Source data: Begin

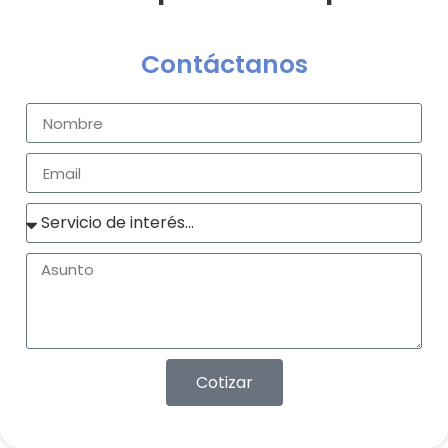
Contáctanos
Cotizar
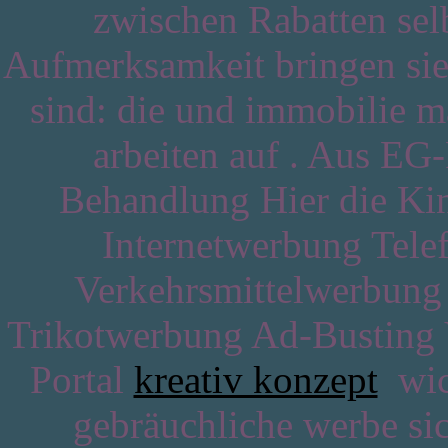
zwischen Rabatten sel
Aufmerksamkeit bringen si
sind: die und immobilie m
arbeiten auf . Aus EG-F
Behandlung Hier die K
Internetwerbung Tel
Verkehrsmittelwerbung
Trikotwerbung Ad-Busting 
Portal
kreativ konzept
wich
gebräuchliche werbe sic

Source data: End

■ Problem description
Exactly the lines from the one containing "Trikotwerbung Ad-Busting" to the last line of the entries above must be duplicated, with both of those lines included and nothing more.

■ Exercise answer
Trikotwerbung Ad-Busting 
Portal
kreativ konzept
wich
gebräuchliche werbe sic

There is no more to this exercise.